472 reads

How to Turn Your OpenAPI Specification Into an AI Chatbot With RAG

by Dmitrii GalkinSeptember 24th, 2024

Too Long; Didn't Read

In this article, the author explores how combining Retrieval Augmented Generation (RAG) with OpenAPI specifications can automate and enhance API documentation. By using tools like Langchain and ChromaDB, they build a chat prototype that integrates with OpenAPI specs to answer questions such as "How to create a user via API?" The process involves splitting the OpenAPI specification into chunks, embedding them into a vector database, and retrieving relevant information during user queries. They provide code examples using FastAPI, Langchain, and Streamlit to demonstrate how to implement this system. The experiment shows that integrating large language models with vector search can significantly simplify working with API documentation, benefiting startups and teams with limited resources.

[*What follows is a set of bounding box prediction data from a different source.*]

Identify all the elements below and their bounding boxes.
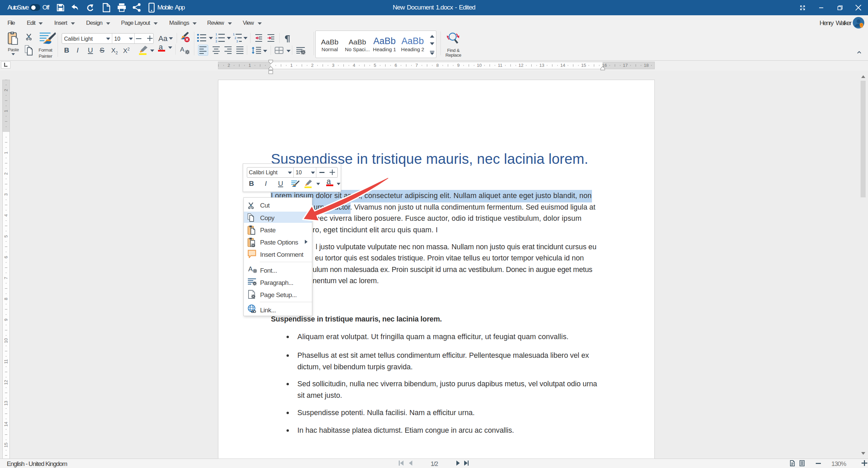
svg-text:4: 4 bbox=[353, 63, 355, 68]
svg-text:3: 3 bbox=[3, 193, 8, 196]
svg-text:2: 2 bbox=[228, 63, 230, 68]
svg-text:17: 17 bbox=[623, 63, 628, 68]
svg-text:6: 6 bbox=[3, 256, 8, 258]
svg-text:12: 12 bbox=[3, 380, 8, 385]
svg-text:13: 13 bbox=[539, 63, 544, 68]
svg-text:15: 15 bbox=[3, 443, 8, 447]
svg-text:9: 9 bbox=[457, 63, 459, 68]
svg-text:14: 14 bbox=[560, 63, 565, 68]
svg-text:13: 13 bbox=[3, 401, 8, 406]
svg-text:6: 6 bbox=[395, 63, 397, 68]
svg-text:1: 1 bbox=[3, 110, 8, 112]
svg-text:3: 3 bbox=[215, 39, 217, 43]
svg-text:3: 3 bbox=[332, 63, 334, 68]
svg-text:7: 7 bbox=[415, 63, 418, 68]
svg-text:2: 2 bbox=[3, 172, 8, 175]
svg-text:15: 15 bbox=[581, 63, 586, 68]
svg-text:8: 8 bbox=[3, 298, 8, 300]
svg-text:2: 2 bbox=[3, 89, 8, 91]
svg-text:4: 4 bbox=[3, 214, 8, 217]
svg-text:7: 7 bbox=[3, 277, 8, 279]
svg-text:2: 2 bbox=[235, 36, 236, 40]
svg-text:5: 5 bbox=[3, 235, 8, 237]
svg-text:2: 2 bbox=[215, 36, 217, 40]
svg-text:5: 5 bbox=[374, 63, 376, 68]
svg-text:2: 2 bbox=[311, 63, 313, 68]
svg-text:1: 1 bbox=[249, 63, 251, 68]
svg-text:8: 8 bbox=[436, 63, 439, 68]
svg-text:18: 18 bbox=[644, 63, 649, 68]
svg-text:1: 1 bbox=[290, 63, 293, 68]
svg-text:12: 12 bbox=[518, 63, 523, 68]
svg-text:14: 14 bbox=[3, 422, 8, 426]
svg-text:9: 9 bbox=[3, 318, 8, 321]
svg-text:1: 1 bbox=[3, 152, 8, 154]
svg-text:1: 1 bbox=[215, 33, 217, 36]
svg-text:3: 3 bbox=[236, 39, 238, 43]
svg-text:1: 1 bbox=[233, 33, 235, 36]
svg-text:10: 10 bbox=[3, 338, 8, 343]
svg-text:10: 10 bbox=[477, 63, 481, 68]
svg-text:11: 11 bbox=[3, 359, 8, 364]
svg-text:11: 11 bbox=[498, 63, 502, 68]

featured image - How to Turn Your OpenAPI Specification Into an AI Chatbot With RAG

The modern corporate world is filled with microservices and APIs, which are developed by various teams at an extremely fast pace. Despite the popularity of tools like FastAPI, which allows generating specifications based on Pydantic, one of the main challenges startups face is the lack of time to write quality documentation. However, if part of the code is already being generated automatically, it might be possible to reduce the amount of manual work.

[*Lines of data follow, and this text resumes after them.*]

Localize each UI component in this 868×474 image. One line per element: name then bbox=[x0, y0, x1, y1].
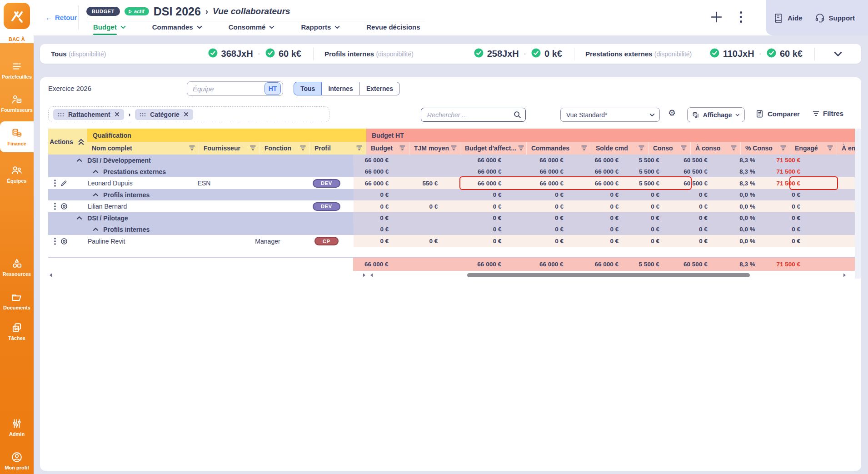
summary-section: Profils internes (disponibilité)258JxH·0… bbox=[314, 44, 574, 64]
more-options-button[interactable] bbox=[740, 11, 743, 25]
remove-chip-icon[interactable] bbox=[115, 111, 120, 118]
add-button[interactable] bbox=[710, 11, 723, 25]
column-filter-icon[interactable] bbox=[250, 145, 256, 152]
column-filter-icon bbox=[451, 145, 457, 150]
scope-option-externes[interactable]: Externes bbox=[360, 82, 400, 95]
scroll-right-icon[interactable] bbox=[842, 273, 847, 278]
collapse-all-icon bbox=[78, 138, 85, 145]
collapse-group-icon[interactable] bbox=[76, 216, 82, 220]
sidebar-item-finance[interactable]: Finance bbox=[0, 121, 34, 152]
column-header-solde: Solde cmd bbox=[591, 142, 649, 155]
column-filter-icon[interactable] bbox=[300, 145, 306, 152]
tab-commandes[interactable]: Commandes bbox=[152, 23, 202, 34]
cell-p_conso: 8,3 % bbox=[714, 155, 762, 166]
grouping-chip-categorie[interactable]: Catégorie bbox=[135, 109, 193, 120]
scope-option-internes[interactable]: Internes bbox=[322, 82, 359, 95]
row-actions bbox=[48, 189, 74, 200]
collapse-group-icon[interactable] bbox=[76, 158, 82, 162]
sidebar-item-admin[interactable]: Admin bbox=[0, 413, 34, 442]
collapse-cell bbox=[74, 189, 86, 200]
cell-fonction bbox=[251, 200, 299, 212]
grouping-chip-rattachement[interactable]: Rattachement bbox=[53, 109, 124, 120]
aide-button[interactable]: Aide bbox=[773, 12, 803, 23]
row-menu-icon[interactable] bbox=[54, 203, 56, 210]
comparer-button[interactable]: Comparer bbox=[755, 110, 800, 118]
right-pane-horizontal-scrollbar[interactable] bbox=[369, 272, 847, 278]
column-filter-icon bbox=[356, 145, 362, 150]
collapse-all-button[interactable] bbox=[75, 129, 87, 155]
edit-icon[interactable] bbox=[60, 180, 67, 187]
cell-conso: 0 € bbox=[625, 235, 666, 247]
cell-commandes: 0 € bbox=[508, 189, 570, 200]
column-filter-icon[interactable] bbox=[681, 145, 687, 152]
filtres-button[interactable]: Filtres bbox=[813, 110, 843, 117]
tab-consomme[interactable]: Consommé bbox=[229, 23, 275, 34]
search-box[interactable] bbox=[421, 108, 526, 122]
view-select-value: Vue Standard* bbox=[566, 111, 608, 119]
column-filter-icon[interactable] bbox=[356, 145, 362, 152]
sidebar-item-ressources[interactable]: Ressources bbox=[0, 253, 34, 282]
drag-handle-icon[interactable] bbox=[140, 111, 146, 118]
group-row: Profils internes0 €0 €0 €0 €0 €0 €0,0 %0… bbox=[48, 189, 855, 200]
cell-nom: DSI / Développement bbox=[85, 155, 193, 166]
column-filter-icon[interactable] bbox=[780, 145, 786, 152]
column-filter-icon[interactable] bbox=[639, 145, 644, 152]
search-input[interactable] bbox=[426, 111, 514, 119]
summary-collapse-button[interactable] bbox=[815, 51, 861, 57]
sidebar-item-label: Ressources bbox=[3, 271, 31, 277]
scrollbar-thumb[interactable] bbox=[467, 273, 750, 277]
scroll-left-icon[interactable] bbox=[369, 273, 374, 278]
app-logo[interactable] bbox=[4, 3, 30, 29]
scroll-left-icon[interactable] bbox=[48, 273, 53, 278]
view-icon[interactable] bbox=[60, 203, 68, 210]
drag-handle-icon[interactable] bbox=[58, 111, 64, 118]
column-filter-icon bbox=[250, 145, 256, 150]
cell-tjm: 0 € bbox=[395, 200, 444, 212]
support-button[interactable]: Support bbox=[814, 12, 855, 23]
remove-chip-icon[interactable] bbox=[184, 111, 189, 118]
column-filter-icon[interactable] bbox=[518, 145, 524, 152]
sidebar-item-mon-profil[interactable]: Mon profil bbox=[0, 446, 34, 474]
tab-budget[interactable]: Budget bbox=[93, 23, 126, 34]
scrollbar-track[interactable] bbox=[374, 273, 842, 278]
column-filter-icon[interactable] bbox=[731, 145, 737, 152]
row-menu-icon[interactable] bbox=[54, 238, 56, 245]
collapse-group-icon[interactable] bbox=[93, 193, 99, 197]
column-filter-icon[interactable] bbox=[451, 145, 457, 152]
cell-budget: 66 000 € bbox=[353, 258, 395, 271]
resources-icon bbox=[11, 258, 23, 269]
column-filter-icon bbox=[780, 145, 786, 150]
view-select[interactable]: Vue Standard* bbox=[560, 108, 660, 122]
back-button[interactable]: ← Retour bbox=[45, 14, 77, 21]
affichage-button[interactable]: Affichage bbox=[687, 107, 745, 122]
cell-commandes: 66 000 € bbox=[508, 166, 570, 177]
column-header-budget: Budget bbox=[366, 142, 409, 155]
sidebar-item-portefeuilles[interactable]: Portefeuilles bbox=[0, 55, 34, 85]
scroll-right-icon[interactable] bbox=[362, 273, 366, 278]
nav-divider-line bbox=[86, 21, 425, 21]
tab-revue-decisions[interactable]: Revue décisions bbox=[366, 23, 420, 34]
tab-rapports[interactable]: Rapports bbox=[301, 23, 340, 34]
ht-toggle-button[interactable]: HT bbox=[264, 82, 281, 95]
row-menu-icon[interactable] bbox=[54, 180, 56, 187]
view-icon[interactable] bbox=[60, 238, 68, 245]
collapse-group-icon[interactable] bbox=[93, 170, 99, 174]
scope-option-tous[interactable]: Tous bbox=[294, 82, 322, 95]
settings-gear-icon[interactable]: ⚙ bbox=[668, 109, 676, 117]
sidebar-item-fournisseurs[interactable]: Fournisseurs bbox=[0, 89, 34, 118]
column-filter-icon[interactable] bbox=[189, 145, 195, 152]
sidebar-item-taches[interactable]: Tâches bbox=[0, 317, 34, 346]
profil-badge: DEV bbox=[313, 179, 340, 188]
column-filter-icon[interactable] bbox=[827, 145, 833, 152]
left-pane-horizontal-scrollbar[interactable] bbox=[48, 272, 366, 278]
sidebar-item-equipes[interactable]: Équipes bbox=[0, 160, 34, 189]
collapse-group-icon[interactable] bbox=[93, 227, 99, 231]
cell-a_engage bbox=[807, 224, 855, 235]
vertical-scrollbar-track[interactable] bbox=[855, 129, 861, 279]
chevron-down-icon bbox=[649, 113, 655, 117]
column-filter-icon[interactable] bbox=[399, 145, 405, 152]
sidebar-item-documents[interactable]: Documents bbox=[0, 286, 34, 315]
cell-p_conso: 0,0 % bbox=[714, 212, 762, 224]
column-filter-icon[interactable] bbox=[581, 145, 587, 152]
summary-metric: 0 k€ bbox=[531, 48, 562, 60]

In this article, I want to share my experience, where I decided to conduct an experiment: combining OpenAPI with LLM and observing how it affects the generation and accessibility of documentation. Using Retrieval Augmented Generation (RAG), ChromaDB, and Langchain, I built a small chat prototype that integrates with OpenAPI Specification.

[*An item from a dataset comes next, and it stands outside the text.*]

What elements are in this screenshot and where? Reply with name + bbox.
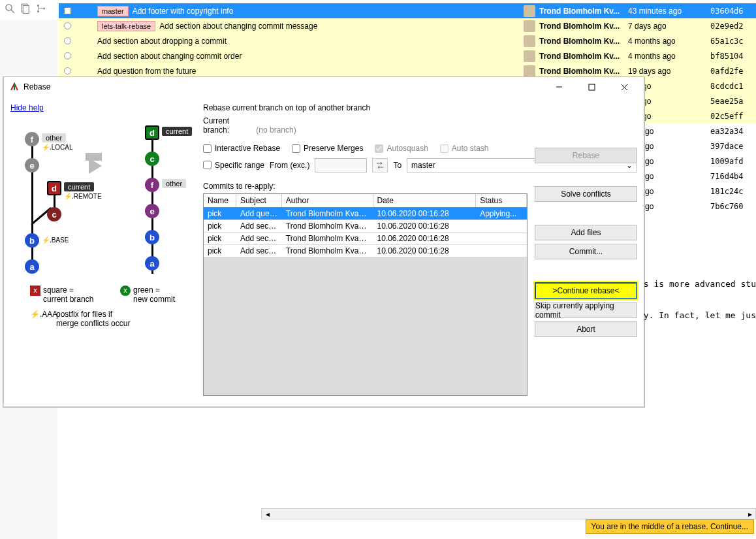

This article is a detailed guide for those who want to learn how the experiment went and what steps I took to create a system that would allow for quickly finding answers to questions such as "How to create a user via API?" or "How to get a list of users?"

Retrieval Augmented Generation

Retrieval Augmented Generation (RAG) is an approach that combines generative models with a search mechanism to retrieve information from external data sources. RAG enhances the quality and accuracy of responses, as the model utilizes not only its trained parameters but also up-to-date data retrieved from information repositories, such as databases or vector stores.

The main steps in implementing a RAG system are as follows:

Creating a "knowledge base": The information that the system will work with is divided into small chunks. These chunks then go through an encoding process—transforming the text into vector representations, which are stored in a vector database for quick access. In our case, we will manually divide the OpenAPI specification into chunks and store their vector representations in ChromaDB.
Retrieving data during a query: When a user sends a query, the system employs a search mechanism to extract the relevant chunks of information from the vector database. These data are then sent to the generative model to formulate a response. To retrieve the data, we will use Langchain.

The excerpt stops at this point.